Search code examples
mahout

how to improve memory usage when using GenericItemSimilarity in mahout(taste)


As we known, in genericItemSimilarity similarity between item1 and item2 is precomputed.

when we use GenericItemBasedRecommender to get recommendation,the recommender need datamodel and similarity in memory at the same time.According to the genericItemSimilarity,it offers a construction like this

  public GenericItemSimilarity(ItemSimilarity otherSimilarity, DataModel dataModel) throws TasteException {
        long[] itemIDs = GenericUserSimilarity.longIteratorToList(dataModel.getItemIDs());
        initSimilarityMaps(new DataModelSimilaritiesIterator(otherSimilarity, itemIDs));
  }

just use dataModel to generate Similarity Maps in time .

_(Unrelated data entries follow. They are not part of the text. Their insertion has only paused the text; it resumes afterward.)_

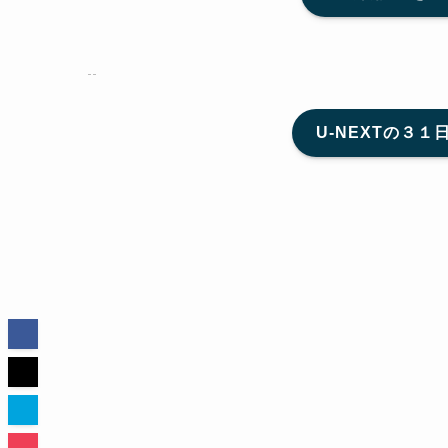
U-NEXTの３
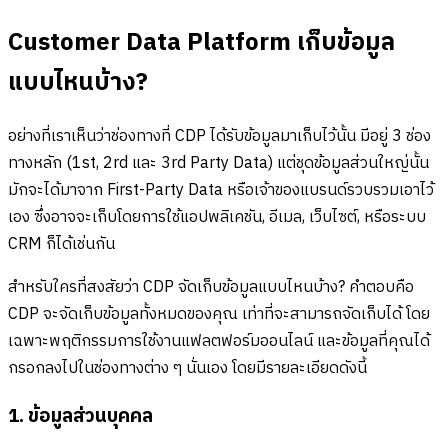
Customer Data Platform เก็บข้อมูล
แบบไหนบ้าง?
อย่างที่เราเห็นว่าช่องทางที่ CDP ได้รับข้อมูลมาเก็บไว้นั้น มีอยู่ 3 ช่อง
ทางหลัก (1st, 2rd และ 3rd Party Data) แต่ชุดข้อมูลส่วนใหญ่นั้น
มักจะได้มาจาก First-Party Data หรือเจ้าของแบรนด์รวบรวมเอาไว้
เอง ซึ่งอาจจะเก็บโดยการใช้แอปพลิเคชัน, อีเมล, เว็บไซต์, หรือระบบ
CRM ก็ได้เช่นกัน
สำหรับใครที่สงสัยว่า CDP จัดเก็บข้อมูลแบบไหนบ้าง? คำตอบคือ
CDP จะจัดเก็บข้อมูลทั้งหมดของคุณ เท่าที่จะสามารถจัดเก็บได้ โดย
เฉพาะพฤติกรรมการใช้งานแฟลตฟอร์มออนไลน์ และข้อมูลที่คุณได้
กรอกลงไปในช่องทางต่าง ๆ นั่นเอง โดยมีรายละเอียดดังนี้
1. ข้อมูลส่วนบุคคล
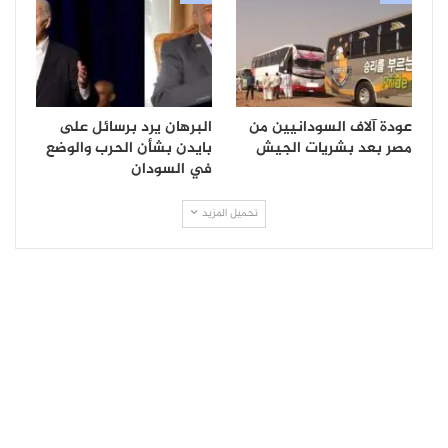
عودة آلاف السودانيين من
البرهان يرد برسائل على
مصر بعد بشريات الجيش
بايدن بشأن الحرب والوضع
في السودان
تحميل المزيد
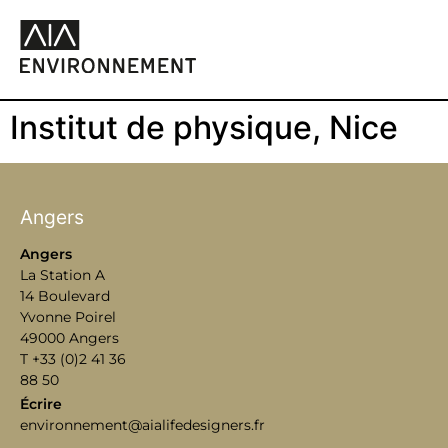
Institut de physique, Nice
Angers
Angers
La Station A
14 Boulevard
Yvonne Poirel
49000 Angers
T +33 (0)2 41 36
88 50
Écrire
environnement@aialifedesigners.fr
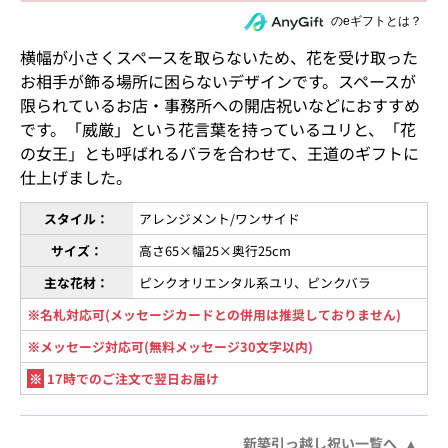
住所を知らない相手にeギフトで贈る
のeギフトとは？
横幅が小さくスペースを取らないため、花を受け取った
お相手が飾る場所に困らないデザインです。スペースが
限られているお店・事務所への開店祝いなどにおすすめ
です。「威厳」という花言葉を持っているユリと、「花
の女王」とも呼ばれるバラを合わせて、王道のギフトに
仕上げました。
スタイル：
アレンジメント/ワンサイド
サイズ：
高さ65×幅25×奥行25cm
主な花材：
ピンクオリエンタル系ユリ、ピンクバラ
※名札対応可(メッセージカードとの併用は推奨しておりません)
※メッセージ対応可(無料メッセージ30文字以内)
※
17時でのご注文で翌日お届け
新築引っ越し祝い一覧へ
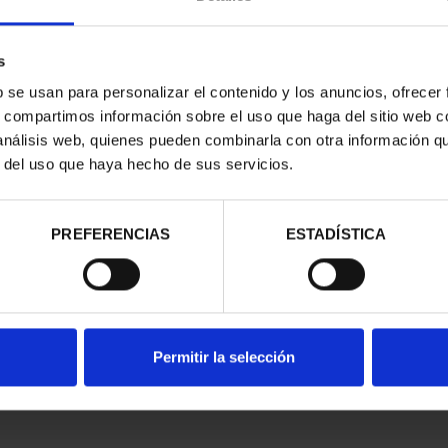
s
b se usan para personalizar el contenido y los anuncios, ofrecer
s, compartimos información sobre el uso que haga del sitio web 
 análisis web, quienes pueden combinarla con otra información q
N CIUDADES
r del uso que haya hecho de sus servicios.
DE LA HU...
,00 €
ios registrados
PREFERENCIAS
ESTADÍSTICA
Permitir la selección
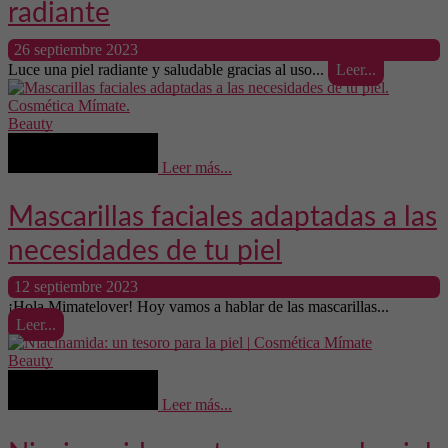
radiante
26 septiembre 2023
Luce una piel radiante y saludable gracias al uso...
Leer...
Beauty
Leer más...
Mascarillas faciales adaptadas a las
necesidades de tu piel
12 septiembre 2023
¡Hola Mimatelover! Hoy vamos a hablar de las mascarillas...
Leer...
Beauty
Leer más...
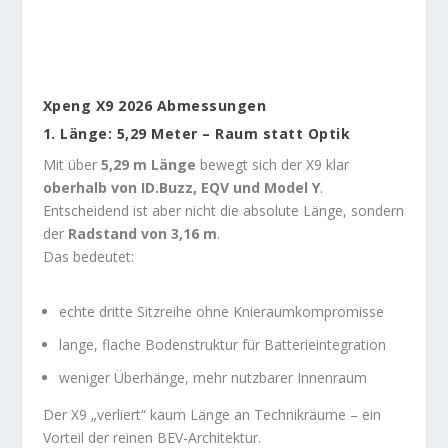
Xpeng X9 2026 Abmessungen
1. Länge: 5,29 Meter – Raum statt Optik
Mit über
5,29 m Länge
bewegt sich der X9 klar
oberhalb von ID.Buzz, EQV und Model Y
.
Entscheidend ist aber nicht die absolute Länge, sondern
der
Radstand von 3,16 m
.
Das bedeutet:
echte dritte Sitzreihe ohne Knieraumkompromisse
lange, flache Bodenstruktur für Batterieintegration
weniger Überhänge, mehr nutzbarer Innenraum
Der X9 „verliert“ kaum Länge an Technikräume – ein
Vorteil der reinen BEV-Architektur.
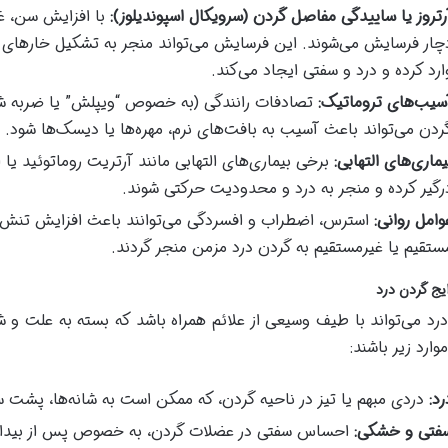
رتروز یا ساییدگی مفاصل گردن (سرویکال اسپوندیلوز):
با افزایش سن، غ
چار فرسایش می‌شوند. این فرسایش می‌تواند منجر به تشکیل خارهای 
ارد کرده و درد و سفتی ایجاد می‌کند.
سیب‌های تروماتیک:
تصادفات رانندگی (به خصوص “ویپلش” یا ضربه شلا
ردن می‌تواند باعث آسیب به بافت‌های نرم، مهره‌ها یا دیسک‌ها شود.
یماری‌های التهابی:
برخی بیماری‌های التهابی مانند آرتریت روماتوئید یا 
رگیر کرده و منجر به درد و محدودیت حرکتی شوند.
وامل روانی:
استرس، اضطراب و افسردگی می‌توانند باعث افزایش تنش د
ستقیم یا غیرمستقیم به گردن درد مزمن منجر گردند.
ایج گردن درد
رد می‌تواند با طیف وسیعی از علائم همراه باشد که بسته به علت و
ارد زیر باشند:
رد:
دردی مبهم یا تیز در ناحیه گردن، که ممکن است به شانه‌ها، پشت سر، 
فتی و خشکی:
احساس سفتی در عضلات گردن، به خصوص پس از بیدار 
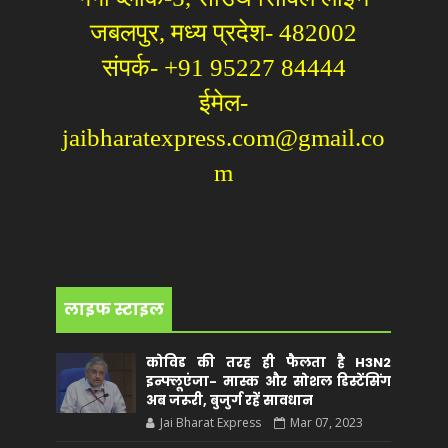
जबलपुर, मध्य प्रदेश- 482002
संपर्क- +91 95227 84444
ईमेल-
jaibharatexpress.com@gmail.co
m
लाइफ स्टाइल
कोविड की तरह ही फैलता है H3N2
इन्फ्लूएंजा- मास्क और सोशल डिस्टेंसिंग
अब जरूरी, बुजुर्ग रहें सावधान
Jai Bharat Express
Mar 07, 2023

Is it necessary to store the similarity maps to Db/file ?

I find mahout 0.7 have a class named FileItemItemSimilarityIterator can be helpful to read similarity maps from file.

is the FileItemItemSimilarityIterator or AbstractJDBCInMemoryItemSimilarity(mahout 0.5) redundancy or helpless.


Solution

  • You don't have to put the similarities in memory at all if they can be re-computed quickly on the fly.

    If not, I suggest you simply prune similarities that have small absolute value. These affect the computation the least.